5 Quantile regression in time series

In the time series literature, the consecrated pedagogy recommends that dynamic models are introduced in terms of stochastic difference equations of the form \[\begin{equation} Y_t = h(\textsf{past})+\textsf{innovation}_t,\qquad\textsf{for all admissible}\, t \tag{5.1} \end{equation}\] for a suitable function \(h,\) usually accompanied by the assumption that innovations do not depend “too much” on the past, that they are in some sense “well behaved,” etc. This approach has the merit of conveying an intuitive, mechanistic content, as it (sort of) tells us how the random variable \(Y_t\) comes into being, given what has happened in the past.16 Nevertheless, a stochastic difference equation — just as ordinary differential equations, for that matter — may or may not admit a solution, which in turn may or may not be stationary, ergodic, etc. Existence of a solution, here, means one can find a probability law of a stochastic process that satisfies the required stochastic difference equations.
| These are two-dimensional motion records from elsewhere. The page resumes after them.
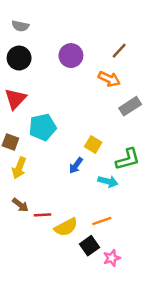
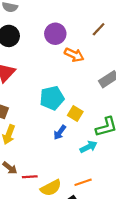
orange arrow: (109, 79) -> (74, 55), moved
cyan pentagon: (43, 127) -> (52, 98), moved
cyan arrow: (108, 181) -> (89, 147), turned -42

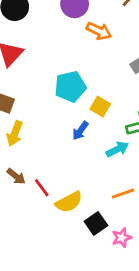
red line: (30, 177) -> (42, 188), turned 56
orange line: (83, 182) -> (123, 193), moved

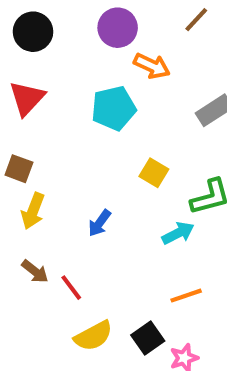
cyan pentagon: (70, 87) -> (114, 108), moved
blue arrow: (80, 131) -> (99, 223), moved
yellow semicircle: (69, 202) -> (93, 336), moved

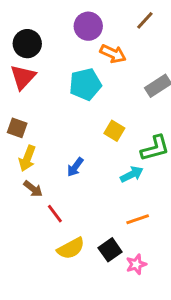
black circle: (33, 32) -> (27, 44), moved
brown arrow: (35, 271) -> (33, 189), moved

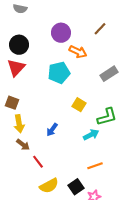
yellow arrow: (27, 158) -> (19, 124), turned -30

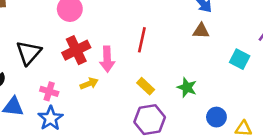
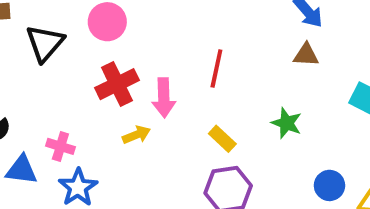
black triangle: (29, 53) -> (45, 43), moved
green star: (187, 87) -> (287, 123), moved
pink cross: (49, 91) -> (60, 146), moved

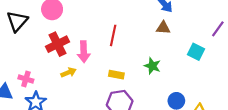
yellow rectangle: (222, 139) -> (116, 75), turned -32

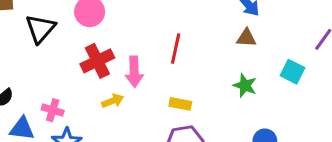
green star: (152, 66) -> (245, 85), moved

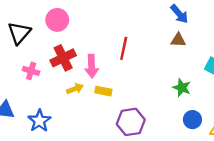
green star: (245, 85) -> (182, 88), moved
yellow rectangle: (180, 104) -> (103, 91), moved
pink cross: (53, 110) -> (31, 71), moved

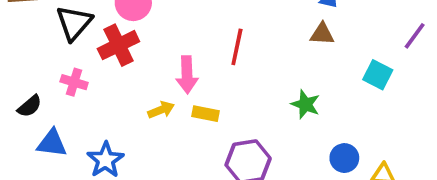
red cross: (63, 58) -> (118, 45), moved
pink cross: (31, 71) -> (74, 82), moved
green star: (182, 88) -> (305, 104), moved

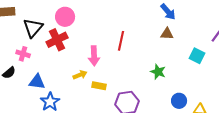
pink cross: (74, 82) -> (23, 54), moved
yellow rectangle: (205, 114) -> (99, 86), moved
blue triangle: (52, 143) -> (37, 82), moved

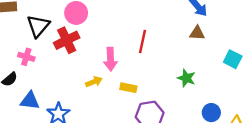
blue triangle: (37, 82) -> (30, 101), moved
yellow rectangle: (99, 86) -> (128, 88), moved

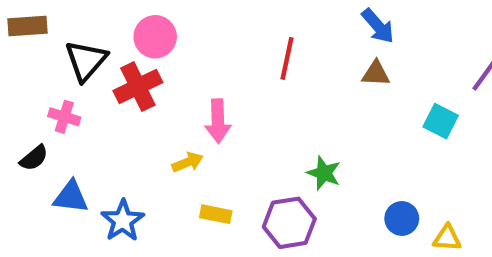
red line: (143, 41) -> (287, 58), moved
green star: (186, 78) -> (324, 173), moved
yellow rectangle: (128, 88) -> (216, 214), moved

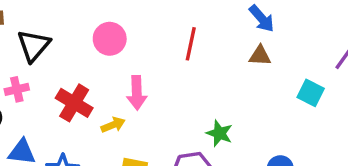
pink circle: (155, 37) -> (110, 39), moved
red cross: (138, 87) -> (74, 103), moved, turned -33
pink cross: (64, 117) -> (17, 89), turned -30

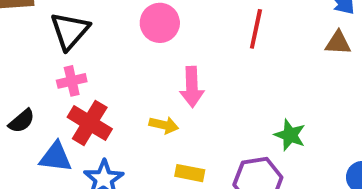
pink cross: (17, 89) -> (72, 81), moved
red cross: (74, 103) -> (90, 123), moved
yellow arrow: (113, 125) -> (164, 125), turned 35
Exercise 5.1 (AR(1) model) Let \((U_t\colon t\in\mathbb{Z})\) be a doubly infinite sequence of iid Gaussian random variables, and let \(\alpha\) be a real number with \(|\alpha|<1.\) Define \[ Y_t := \lim_{p\to \infty}\sum_{\ell=0}^{p} \alpha^\ell U_{t-\ell},\qquad t\in\mathbb{Z}. \]

  1. Show that the above limit exists almost surely (use the Borel-Cantelli lemma) so the \(Y_t\)’s are well defined.
  2. Show that the sequence \((Y_t\colon\,t\in\mathbb{Z})\) satisfies the stochastic difference equations \[\begin{equation} Y_t = \alpha Y_{t-1} + U_t,\qquad t\in\mathbb{Z} \end{equation}\]
  3. Find the conditional quantile function of \(Y_t\) given \(Y_{t-1}.\) Is it the same as the conditional quantile function of \(Y_t\) given \((Y_{t-1},\dots,Y_{t-p})\) for arbitrary \(p\ge1?\) \(\blacksquare\)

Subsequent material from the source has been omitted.